Start of RECORD EXTRACTS

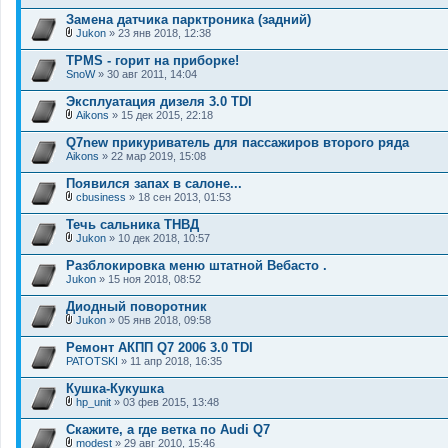
В
я
е
л
Замена датчика парктроника (задний)
н
о
и
Jukon
» 23 янв 2018, 12:38
ж
В
я
е
л
TPMS - горит на приборке!
н
о
SnoW
и
» 30 авг 2011, 14:04
ж
я
е
Эксплуатация дизеля 3.0 TDI
н
и
Aikons
» 15 дек 2015, 22:18
В
я
л
Q7new прикуриватель для пассажиров второго ряда
о
Aikons
» 22 мар 2019, 15:08
ж
е
Появился запах в салоне...
н
и
cbusiness
» 18 сен 2013, 01:53
В
я
л
Течь сальника ТНВД
о
Jukon
» 10 дек 2018, 10:57
ж
В
е
л
Разблокировка меню штатной Вебасто .
н
о
Jukon
и
» 15 ноя 2018, 08:52
ж
я
е
Диодный поворотник
н
и
Jukon
» 05 янв 2018, 09:58
В
я
л
Ремонт АКПП Q7 2006 3.0 TDI
о
PATOTSKI
» 11 апр 2018, 16:35
ж
е
Кушка-Кукушка
н
и
hp_unit
» 03 фев 2015, 13:48
В
я
л
Скажите, а где ветка по Audi Q7
о
modest
» 29 авг 2010, 15:46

End of RECORD EXTRACTS

▶ **EXERCISE**
Only the pictures may be dropped when you copy the data above; everything else stays exact.

▶ **ANSWER BELOW**
В
я
е
л
Замена датчика парктроника (задний)
н
о
и
Jukon
» 23 янв 2018, 12:38
ж
В
я
е
л
TPMS - горит на приборке!
н
о
SnoW
и
» 30 авг 2011, 14:04
ж
я
е
Эксплуатация дизеля 3.0 TDI
н
и
Aikons
» 15 дек 2015, 22:18
В
я
л
Q7new прикуриватель для пассажиров второго ряда
о
Aikons
» 22 мар 2019, 15:08
ж
е
Появился запах в салоне...
н
и
cbusiness
» 18 сен 2013, 01:53
В
я
л
Течь сальника ТНВД
о
Jukon
» 10 дек 2018, 10:57
ж
В
е
л
Разблокировка меню штатной Вебасто .
н
о
Jukon
и
» 15 ноя 2018, 08:52
ж
я
е
Диодный поворотник
н
и
Jukon
» 05 янв 2018, 09:58
В
я
л
Ремонт АКПП Q7 2006 3.0 TDI
о
PATOTSKI
» 11 апр 2018, 16:35
ж
е
Кушка-Кукушка
н
и
hp_unit
» 03 фев 2015, 13:48
В
я
л
Скажите, а где ветка по Audi Q7
о
modest
» 29 авг 2010, 15:46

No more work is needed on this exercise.